For the past five years I've wondered if this will be the winter that kills him. But his old body remains strong even as he spends more and more of the day sleeping. You know the roller coaster of dementia. He's had weeks like this before but then has popped back up to a full day awake.
Daniel Kainz |
This is part of the craziness for the carer. Even though you can find plenty of information about dementia in many different places, no experience is just the same as another. This used to add to my experience of the craziness of this ride. But my experience in September did something to my mind. It knocked me finally into acceptance, or so it seems. Acceptance of my situation, acceptance of my addiction, acceptance of this journey as my journey and it's okay.
I ran into a neighbor while dog walking last week and she mentioned her anxiety and I said, "We're protected and I don't worry about things I can't control." I didn't add, "since I almost died" or "since I almost accidentally killed myself." She said that I was facing life with much more equanimity than she. But really, for my spouse and I, our personal world is far more important to me than "the fate of the republic."

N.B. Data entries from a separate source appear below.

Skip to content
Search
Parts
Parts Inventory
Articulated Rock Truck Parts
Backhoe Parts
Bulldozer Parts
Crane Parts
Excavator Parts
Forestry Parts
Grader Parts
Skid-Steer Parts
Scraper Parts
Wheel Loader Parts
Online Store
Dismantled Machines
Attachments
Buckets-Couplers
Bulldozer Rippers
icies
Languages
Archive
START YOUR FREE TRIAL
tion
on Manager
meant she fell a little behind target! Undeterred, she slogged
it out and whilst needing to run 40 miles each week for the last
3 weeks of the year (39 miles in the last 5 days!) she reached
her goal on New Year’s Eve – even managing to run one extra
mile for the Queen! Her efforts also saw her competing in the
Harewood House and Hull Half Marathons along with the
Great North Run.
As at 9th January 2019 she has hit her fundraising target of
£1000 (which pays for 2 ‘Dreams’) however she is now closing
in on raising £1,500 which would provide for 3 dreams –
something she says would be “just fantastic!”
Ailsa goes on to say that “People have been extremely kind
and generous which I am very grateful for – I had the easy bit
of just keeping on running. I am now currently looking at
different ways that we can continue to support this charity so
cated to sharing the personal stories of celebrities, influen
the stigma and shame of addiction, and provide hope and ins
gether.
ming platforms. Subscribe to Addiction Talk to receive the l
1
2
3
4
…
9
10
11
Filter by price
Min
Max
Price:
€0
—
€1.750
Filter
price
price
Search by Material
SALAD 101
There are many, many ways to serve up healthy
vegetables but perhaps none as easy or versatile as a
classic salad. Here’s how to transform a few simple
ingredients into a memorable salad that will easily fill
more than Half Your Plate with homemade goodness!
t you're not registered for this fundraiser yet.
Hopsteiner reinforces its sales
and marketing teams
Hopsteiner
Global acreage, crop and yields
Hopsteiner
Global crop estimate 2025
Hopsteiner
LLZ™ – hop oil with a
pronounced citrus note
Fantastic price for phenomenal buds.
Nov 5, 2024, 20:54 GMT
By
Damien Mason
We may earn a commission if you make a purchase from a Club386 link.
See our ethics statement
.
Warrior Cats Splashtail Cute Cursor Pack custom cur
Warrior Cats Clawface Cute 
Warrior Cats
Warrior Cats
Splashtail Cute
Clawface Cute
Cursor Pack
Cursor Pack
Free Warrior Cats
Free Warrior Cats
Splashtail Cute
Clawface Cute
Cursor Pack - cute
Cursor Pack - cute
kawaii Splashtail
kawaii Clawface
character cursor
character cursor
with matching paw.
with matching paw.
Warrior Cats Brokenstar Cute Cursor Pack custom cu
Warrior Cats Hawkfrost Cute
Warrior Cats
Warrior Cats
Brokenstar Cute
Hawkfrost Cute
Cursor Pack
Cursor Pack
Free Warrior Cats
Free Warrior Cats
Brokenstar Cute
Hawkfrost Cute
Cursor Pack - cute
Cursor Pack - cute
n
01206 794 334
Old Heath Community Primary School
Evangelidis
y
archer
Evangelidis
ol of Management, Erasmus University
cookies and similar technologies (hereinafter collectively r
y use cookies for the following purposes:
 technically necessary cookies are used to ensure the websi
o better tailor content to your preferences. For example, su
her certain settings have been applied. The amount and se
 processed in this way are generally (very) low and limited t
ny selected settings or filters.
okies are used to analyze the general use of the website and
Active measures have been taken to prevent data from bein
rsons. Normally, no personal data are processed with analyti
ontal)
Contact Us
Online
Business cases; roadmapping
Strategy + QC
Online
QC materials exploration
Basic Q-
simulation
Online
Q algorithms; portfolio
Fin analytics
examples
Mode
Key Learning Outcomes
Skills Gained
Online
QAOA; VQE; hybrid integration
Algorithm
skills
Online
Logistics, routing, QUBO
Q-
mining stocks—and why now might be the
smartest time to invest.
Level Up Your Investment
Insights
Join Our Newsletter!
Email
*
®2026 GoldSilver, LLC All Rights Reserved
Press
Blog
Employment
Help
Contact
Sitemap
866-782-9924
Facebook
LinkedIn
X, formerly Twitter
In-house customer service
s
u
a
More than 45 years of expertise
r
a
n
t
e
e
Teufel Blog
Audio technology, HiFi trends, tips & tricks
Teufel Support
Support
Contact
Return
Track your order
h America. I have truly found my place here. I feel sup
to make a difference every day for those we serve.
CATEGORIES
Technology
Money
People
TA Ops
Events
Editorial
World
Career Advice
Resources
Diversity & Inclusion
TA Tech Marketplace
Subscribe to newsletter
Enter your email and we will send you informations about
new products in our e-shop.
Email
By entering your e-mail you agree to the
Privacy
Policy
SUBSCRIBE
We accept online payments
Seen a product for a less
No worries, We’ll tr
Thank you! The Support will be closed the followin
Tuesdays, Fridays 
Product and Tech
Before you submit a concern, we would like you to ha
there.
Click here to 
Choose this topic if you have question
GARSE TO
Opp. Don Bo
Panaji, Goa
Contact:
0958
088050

This isn't, of course, the person I thought I was in my youth, when I was a red, white, and blue patriot, believing absolutely in the promise of America. I lost that belief in high school and further cemented the loss through the rest of my schooling as I learned about American imperialism. So some of my equanimity flows from my understanding of America's sins and my sense that all the conflict and division we've been seeing is a "natural" outcome of the structure of an imperialist nation. Power seeks more power.
But in the Christianity in which I believe, power should give itself away. The least should be first and the first least. The powerful should seek to empower the powerless, rather than treating them as farm animals. The Word of God makes that clear. The power of this earth is contrary to the power of the Holy. Christ as the Word shows us that what God wants us to do is raise up those who are fallen, not kick them.
Thus, I see the dumpster fire of American politics as "natural" to the fall of a failing empire. Too many people seeking power to protect the powerful instead of healing and feeding the powerless.
Of course I'm protected from worry by our good finances. We both have pensions and own our house and property outright. So I can afford to be relatively worry free, if I don't imagine the incontinent future but even that I know I'll be able to manage. As my therapist reminds me, I'm resilient.
I did get him to the ophthalmologist a while back to find out if his lack of reading was because his left eye was shutting down and it appears that it's actually due to his dementia.
I hug him and tell him I love him. It's hard to do things for him because he doesn't want things done. He fell again two days ago when I was downstairs. I heard him hit the floor and when I came upstairs he was on his knees. I couldn't figure out why he'd fallen and he denied he'd become dizzy. I've gotten rid of our rugs but there was a tiny dog bed (for the little guy) in front of an end table and he may have tripped over that.
Well, this is a rattly entry. This is such a long, slow, journey, full of answered and unanswered prayers.